Analysts expect revenue growth for Apollo Tyres
to accelerate, as the truck OEM segment is on the path to recovery and the replacement segment remains robust.
As per the company's management, intensity of capex cycle is over, and the focus is on sweating the assets and running plants at 90-95 per cent utilization. In the next 2-3 years, the company will focus to get return ratios back into the double digit.
There has been pent-up demand in Q1 and the beginning of Q2 and pent-up demand is now in the T&B segment. It expects demand to sustain in the T&B segment, led by freight rates, which have gone up, economic activity picked up, mining sector picked up and construction sector is backed by government investments. Passenger car demand is sustainable, led by import restrictions, it said.

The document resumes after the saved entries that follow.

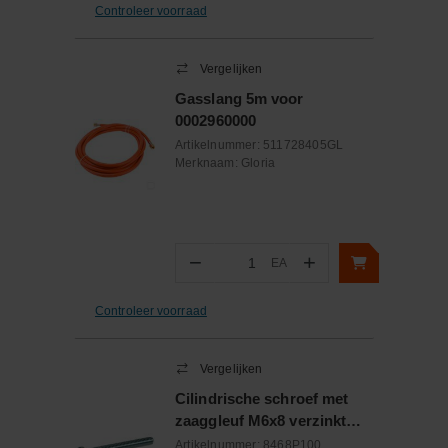
Controleer voorraad
Vergelijken
Gasslang 5m voor
0002960000
Artikelnummer:
511728405GL
Merknaam:
Gloria
−
+
EA
Aantal
Controleer voorraad
Vergelijken
Cilindrische schroef met
zaaggleuf M6x8 verzinkt
DIN84
Artikelnummer:
8468P100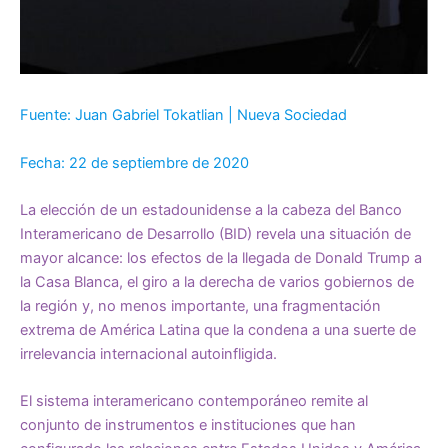
Fuente: Juan Gabriel Tokatlian | Nueva Sociedad
Fecha: 22 de septiembre de 2020
La elección de un estadounidense a la cabeza del Banco
Interamericano de Desarrollo (BID) revela una situación de
mayor alcance: los efectos de la llegada de Donald Trump a
la Casa Blanca, el giro a la derecha de varios gobiernos de
la región y, no menos importante, una fragmentación
extrema de América Latina que la condena a una suerte de
irrelevancia internacional autoinfligida.
El sistema interamericano contemporáneo remite al
conjunto de instrumentos e instituciones que han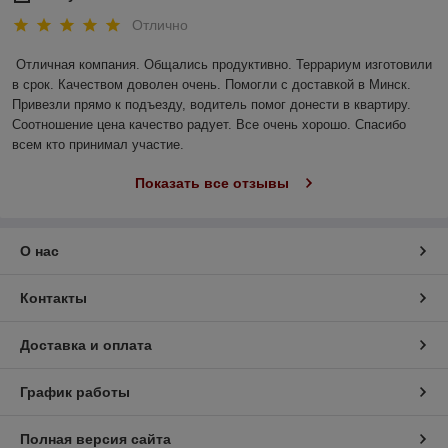
Отлично
Отличная компания. Общались продуктивно. Террариум изготовили 
в срок. Качеством доволен очень. Помогли с доставкой в Минск. 
Привезли прямо к подъезду, водитель помог донести в квартиру. 
Соотношение цена качество радует. Все очень хорошо. Спасибо 
всем кто принимал участие.
Показать все отзывы
О нас
Контакты
Доставка и оплата
График работы
Полная версия сайта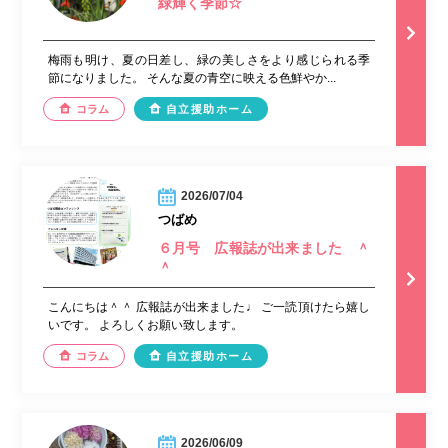
緑輝く季節☆
梅雨も明け、夏の日差し、緑の美しさをより感じられる季
節になりました。 そんな夏の青空に映える色鮮やか...
コラム
自立援助ホーム
2026/07/04
つばめ
６月号 広報誌が出来ました ＾
＾
こんにちは＾＾ 広報誌が出来ました♩ ご一読頂けたら嬉し
いです。 よろしくお願い致します。
コラム
自立援助ホーム
2026/06/09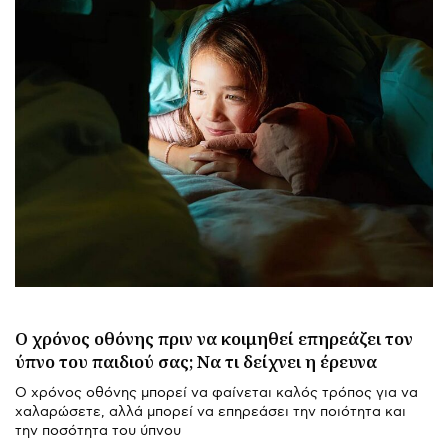
Ο χρόνος οθόνης πριν να κοιμηθεί επηρεάζει τον
ύπνο του παιδιού σας; Να τι δείχνει η έρευνα
Ο χρόνος οθόνης μπορεί να φαίνεται καλός τρόπος για να
χαλαρώσετε, αλλά μπορεί να επηρεάσει την ποιότητα και
την ποσότητα του ύπνου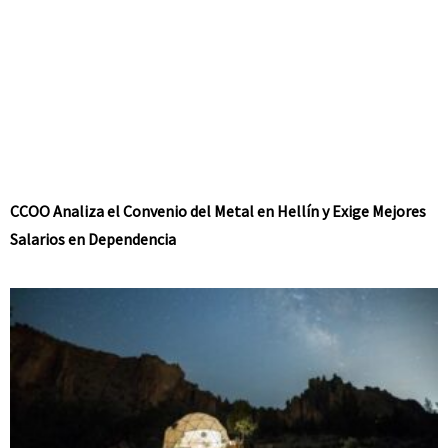
CCOO Analiza el Convenio del Metal en Hellín y Exige Mejores
Salarios en Dependencia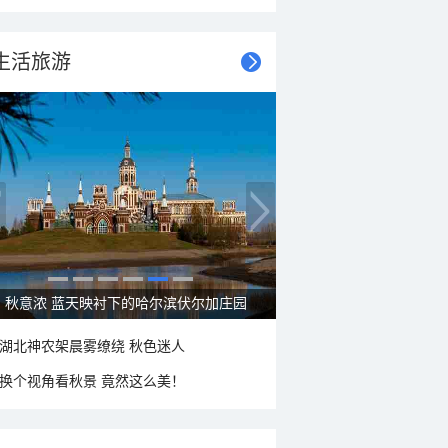
生活旅游
大美新疆—帕米尔高原好风光
湖北神农架晨雾缭绕 秋色迷人
换个视角看秋景 竟然这么美！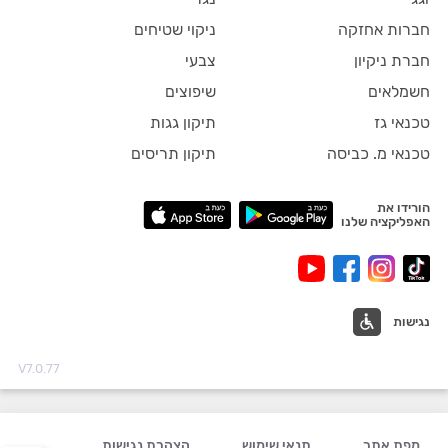
חברות אחזקה
ניקוי שטיחים
חברת ניקיון
צבעי
חשמלאים
שיפוצים
טכנאי גז
תיקון גגות
טכנאי מ. כביסה
תיקון תריסים
הורידו את
האפליקציה שלנו
נגישות
V7.0.77
מפת אתר
תנאי שימוש
הצהרת נגישות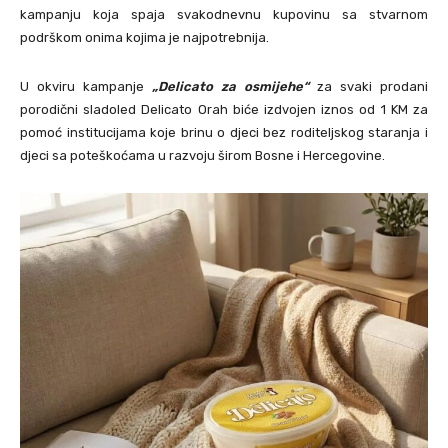
kampanju koja spaja svakodnevnu kupovinu sa stvarnom
podrškom onima kojima je najpotrebnija.
U okviru kampanje
„Delicato za osmijehe“
za svaki prodani
porodični sladoled Delicato Orah biće izdvojen iznos od 1 KM za
pomoć institucijama koje brinu o djeci bez roditeljskog staranja i
djeci sa poteškoćama u razvoju širom Bosne i Hercegovine.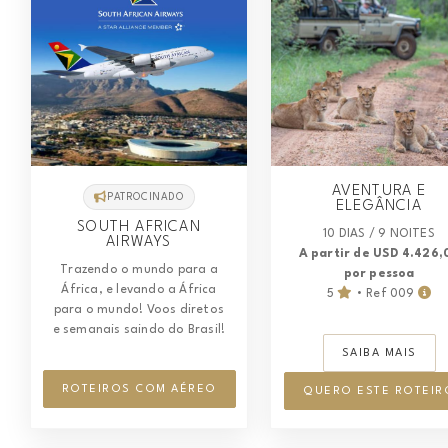
AVENTURA E
PATROCINADO
ELEGÂNCIA
SOUTH AFRICAN
10 DIAS / 9 NOITES
AIRWAYS
A partir de USD 4.426,
Trazendo o mundo para a
por pessoa
África, e levando a África
5
• Ref 009
para o mundo! Voos diretos
e semanais saindo do Brasil!
SAIBA MAIS
ROTEIROS COM AÉREO
QUERO ESTE ROTEIR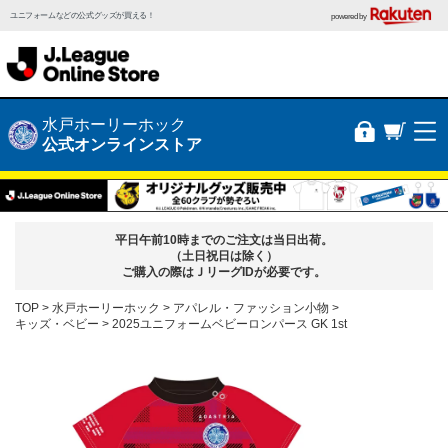
ユニフォームなどの公式グッズが買える！
powered by
水戸ホーリーホック
公式オンラインストア
平日午前10時までのご注文は当日出荷。
（土日祝日は除く）
ご購入の際はＪリーグIDが必要です。
TOP
水戸ホーリーホック
アパレル・ファッション小物
キッズ・ベビー
2025ユニフォームベビーロンパース GK 1st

From June, all categories have recovered. H1 has seen 20 per cent revenue contraction YoY for Apollo Tyres
and target for the whole year is to have single digit positive growth, led by replacement buoyancy and OEM recovery. If the current demand momentum sustains then, Apollo Tyres is expected to report low single-digit revenue growth in FY21, analysts at Elara Capital said in result update.
Meanwhile, on December 5, Apollo Tyres informed the exchanges that the Committee of Directors - Private Placement has allotted 63 million equity shares of the company. The preferential allotment was done on a private placement basis, at a conversion price of Rs 171.29 each, to Emerald Sage Investment, the company said.